I think you can see why these nice people wanted a picture with me. Because I am a celebrity, obvs. (Xi'An City Wall) |
Tuesday, June 03, 2014
In which we went to China (part 1).
You guys need to decide what you want to do when you come, said my son. He sent us the link to the Lonely Planet guide, which we perused and out of which we made lists. We had basically decided on the architecture of the trip--meet in Beijing, train to Xi'An, fly to Chengdu--but what would fill our days? What places, what things, what experiences?
Proposition one: China is bigger than you think. Even when you think: China is big. It's still bigger.
Proposition two: You can never imagine, not really, what you're in for when you go to China. Where you're the foreigner--really, really the foreigner, the true Other.
China just isn't China without the Great Wall, said my son. To which I wholeheartedly agreed. In a conversation I had this morning, a man I work with said, It's like when you've seen pictures of things your whole life, and then you go see them in reality. It's like when I saw the Eiffel Tower. I was pretty much, Yeah, that's what I thought the Eiffel Tower would be like.
The Great Wall is not like that, not really. I don't care what you think it will be like. I don't care what you've read, what homework you've done, what history you've assembled, what pictures you've seen, how many times you've viewed Mulan. I don't care. If you are on that wall, you are in another place entirely than the place you imagined. It is much grander and much, much more difficult.
Proposition three, corollary to Proposition One: You will not see everything. Not remotely.
Proposition four, corollary to Proposition Two: You will hunger for home and home comforts--the internet, ice in your drink, a sandwich--and you might feel a little bit ashamed of this longing, but that won't change the fact of it. And you will confront your limits, also a non-negotiable element of being in China.

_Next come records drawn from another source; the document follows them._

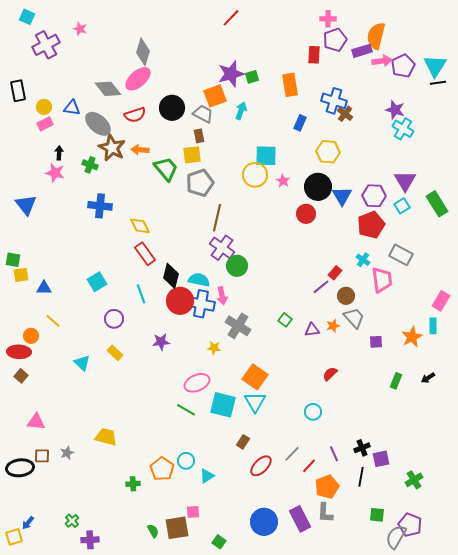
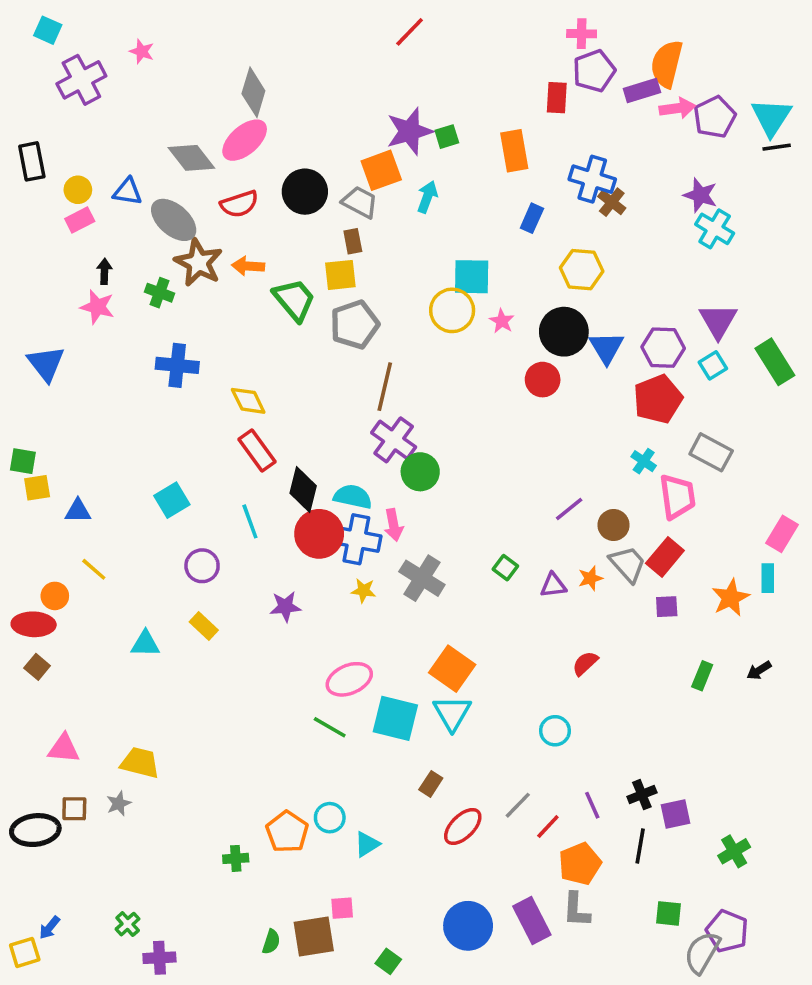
red rectangle: (335, 273) -> (665, 557), moved, size x1.5
yellow star: (214, 348) -> (363, 591), moved
cyan triangle: (82, 363) -> (145, 644), turned -42
yellow trapezoid: (106, 437) -> (140, 763), moved
green semicircle: (153, 531) -> (271, 942), turned 48

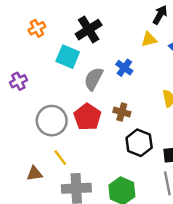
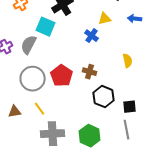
yellow triangle: (149, 39) -> (105, 19), moved
gray semicircle: (94, 79) -> (29, 45), moved
brown triangle: (34, 174) -> (15, 112), moved

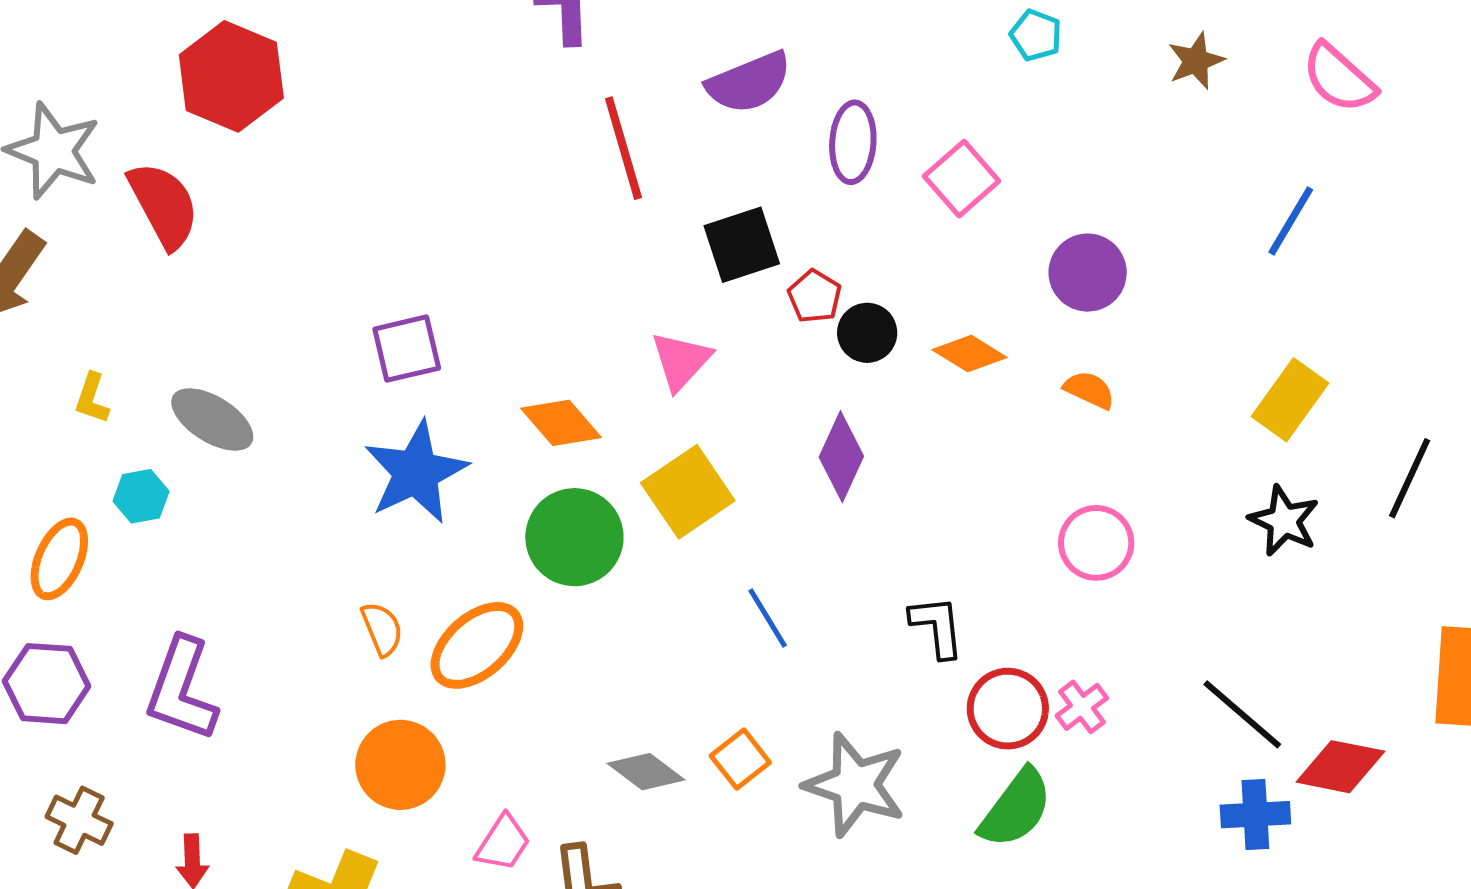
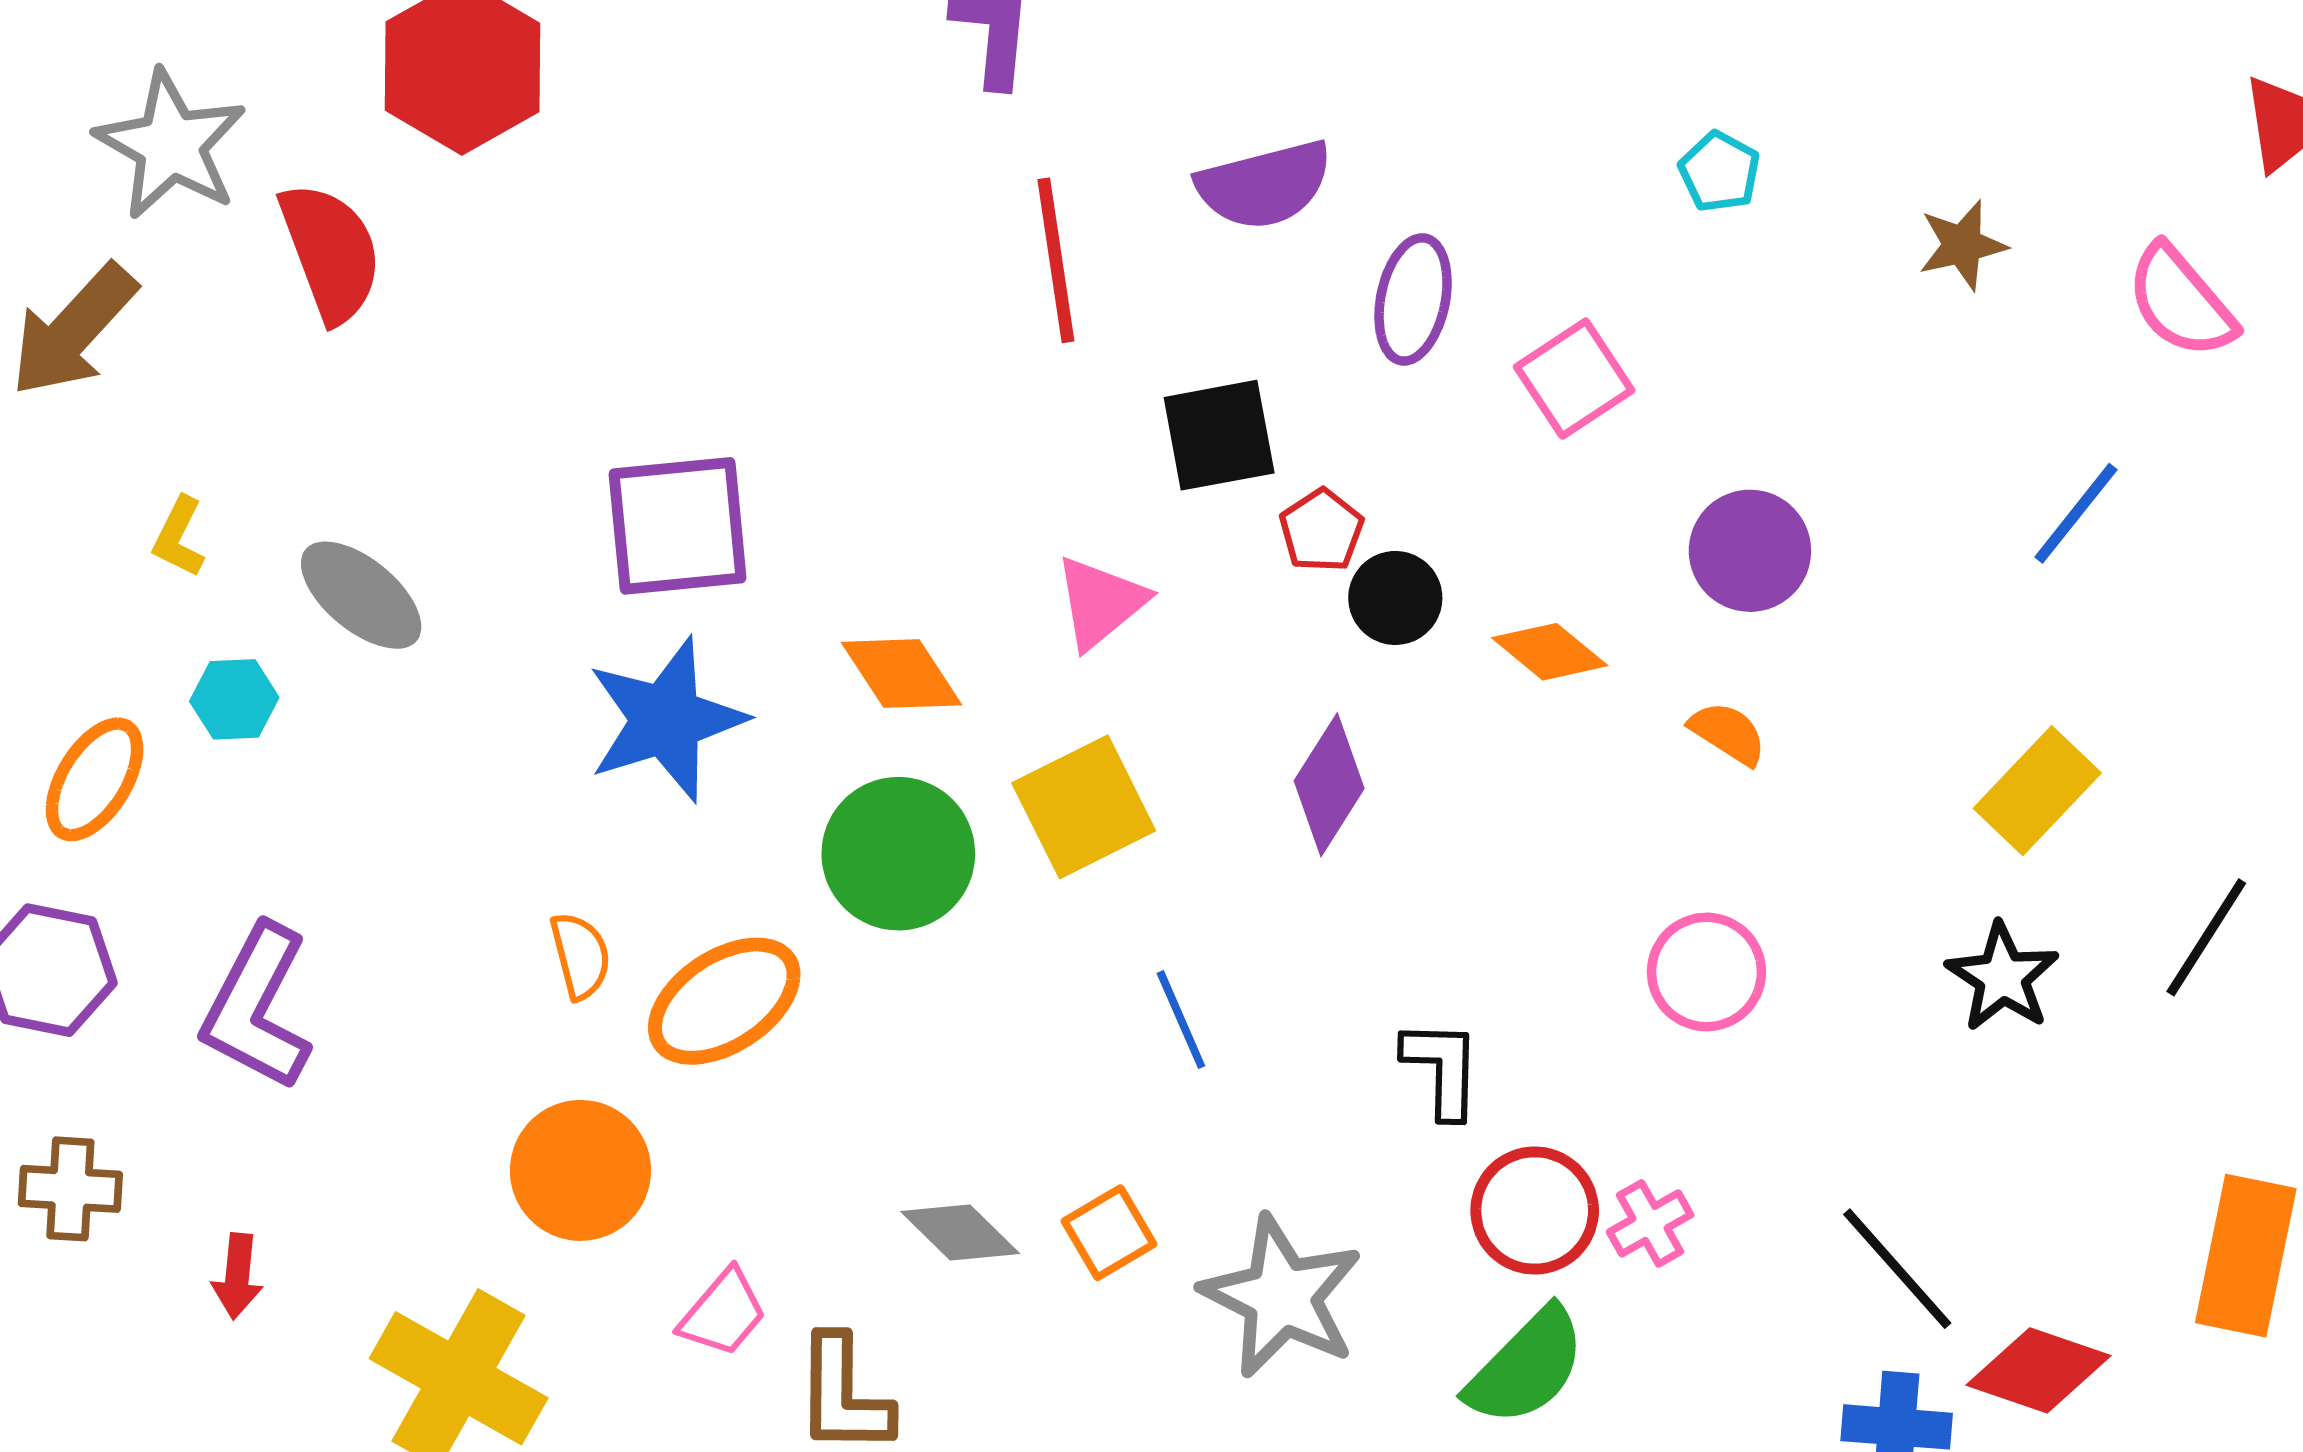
purple square: (407, 349) -> (678, 526), size x1.4
brown cross: (79, 820) -> (70, 1189), turned -30

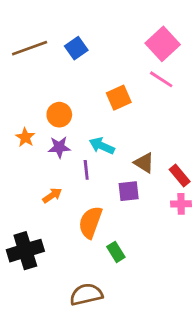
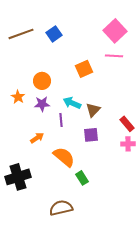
pink line: (161, 79) -> (114, 56), turned -30
brown triangle: (144, 163) -> (93, 110), moved, turned 42
orange semicircle: (90, 222) -> (64, 157), turned 110

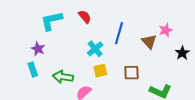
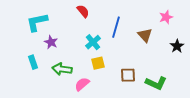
cyan L-shape: (52, 21) -> (37, 22), moved
pink star: (166, 30) -> (166, 17), moved
purple star: (38, 49) -> (51, 42), moved
brown square: (131, 73) -> (128, 75), moved

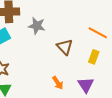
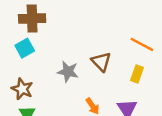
gray star: (37, 26) -> (68, 72), moved

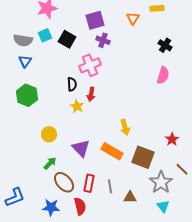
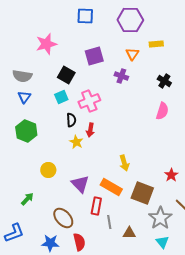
cyan square: (45, 35) -> (61, 97), moved
purple cross: (103, 40) -> (121, 76), moved
green arrow: (50, 163) -> (27, 199), moved
red rectangle: (89, 183) -> (96, 206), moved

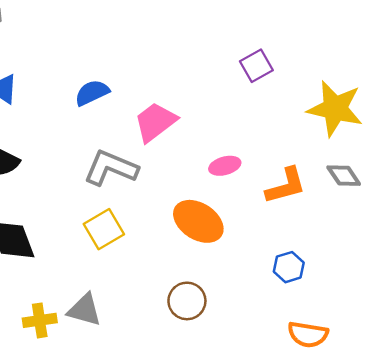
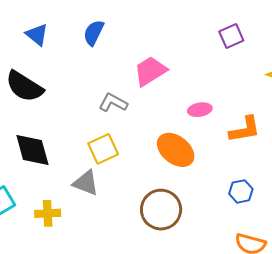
blue semicircle: (92, 93) -> (94, 33), moved, turned -44
gray L-shape: (111, 168) -> (113, 103), size x0.7
brown circle: (187, 301) -> (161, 210), size x1.4
gray triangle: (85, 310) -> (86, 183), moved

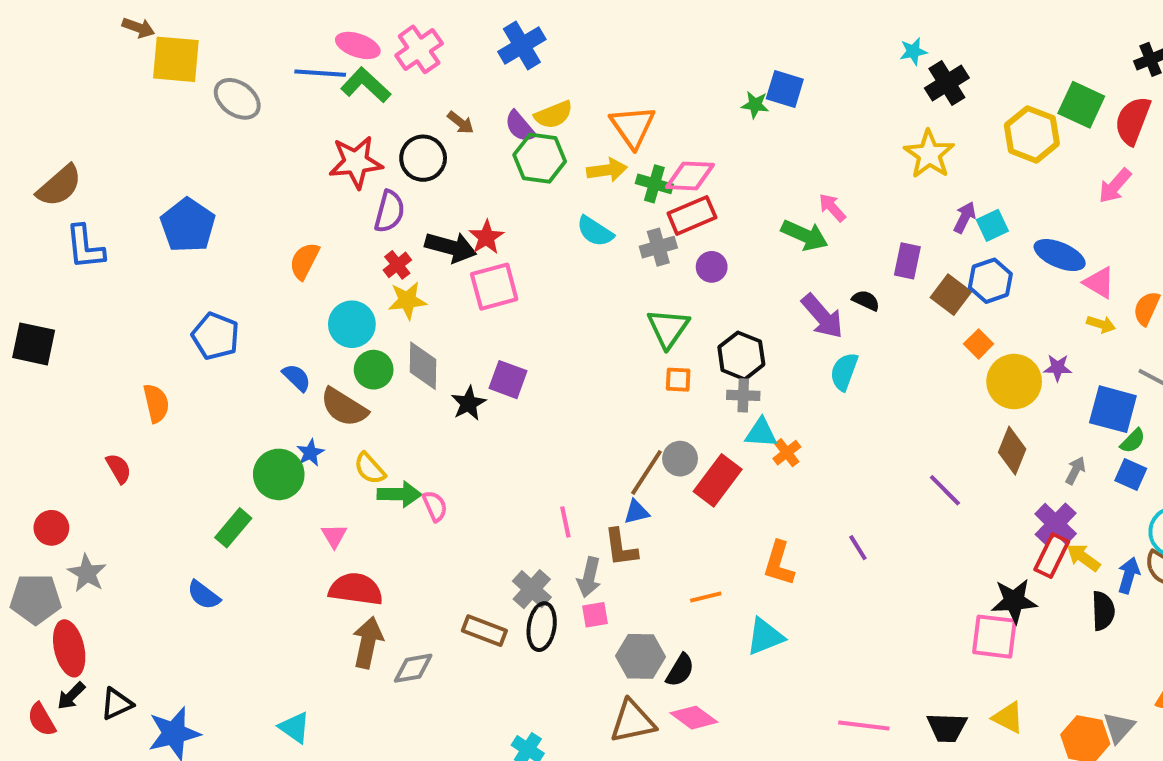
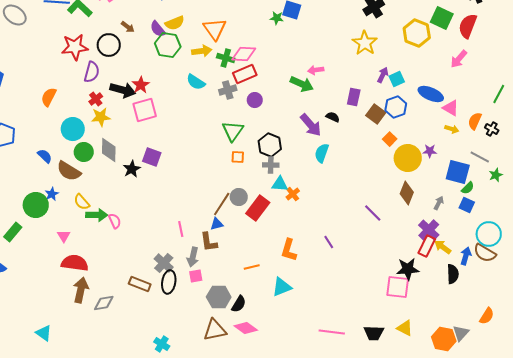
pink arrow: (832, 208) -> (316, 70), turned -56

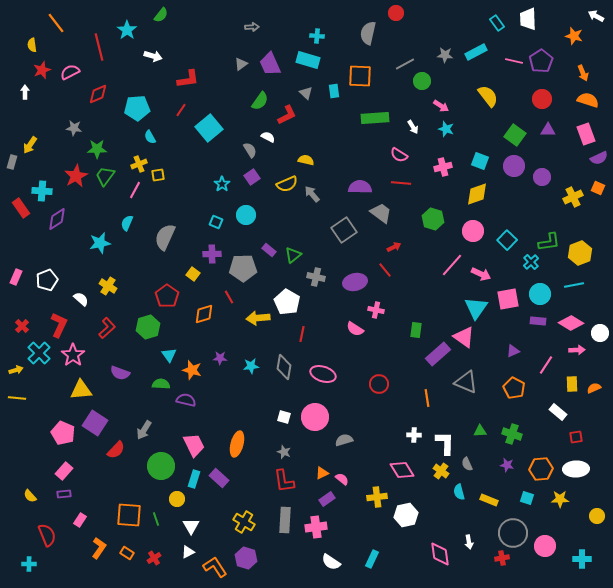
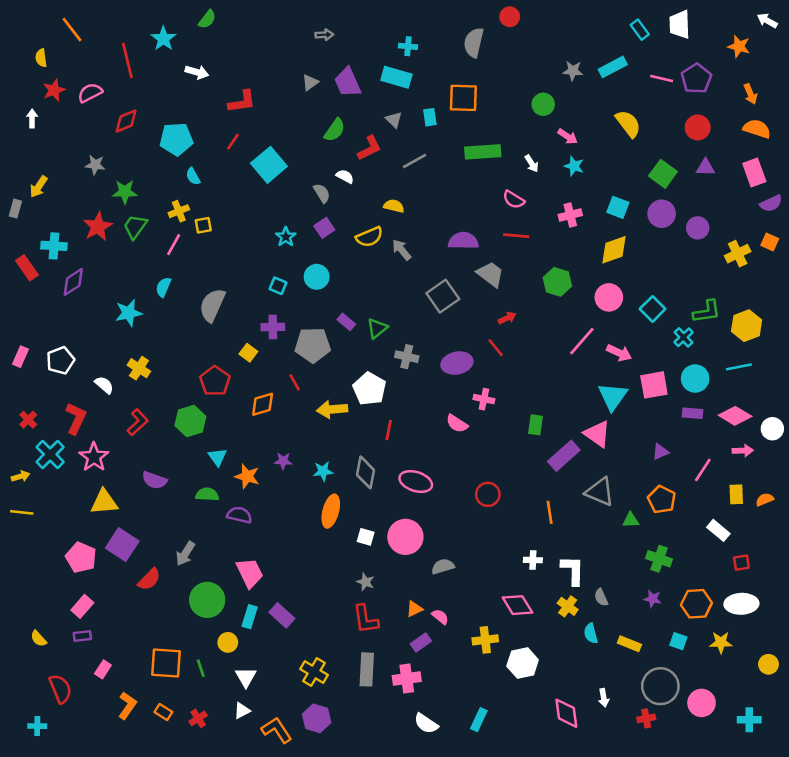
gray line: (405, 64) -> (414, 161), moved
green triangle: (480, 431) -> (631, 520), moved
orange ellipse: (237, 444) -> (331, 511), moved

I looked up at the steps, the stone steps ahead of me. They seemed almost vertical. I had not imagined them. Even though my son had told me about this--had said, it's pretty strenuous, mom, words meant to warn me and encourage me to prepare--I nonetheless found myself looking up those steps and thinking, I don't want to have a heart attack on the steps of the Great Wall and also I don't want to fall down the steps of the Great Wall, and sometimes I thought those thoughts simultaneously.
I said, I don't want to... and my son finished my sentence: ...have a heart attack?
Exactly, I said. And also I don't want to fall.
He said, but think about being able to say that: I had a heart attack on the Great Wall!
Funny, definitely. I found myself thinking, plenty of times during this trip, that despite the great anticipation I had had for this trip--despite the planning and the itineraries and everything we had done to get ready to go--I found myself thinking that China might kick my ass. If that's what adventures are supposed to do: dominate you and make you, basically, submit to them.
Well, the people, I did. I submitted, at least sort of, to China. I climbed the steps and rested when I had to so I wouldn't have a heart attack and/or fall. When we got to the towers, we rested and drank water and leaned up against the cool stone. And then climbed some more. To be clear, I was the main person who needed the resting. The historian and my son were, comparatively speaking, nimble mountain goats. But it was so worth it to be there. To look and see the wall snake away from us, over the next mountain ridge, and the next and the next after that. To be humbled by my limits and still press on.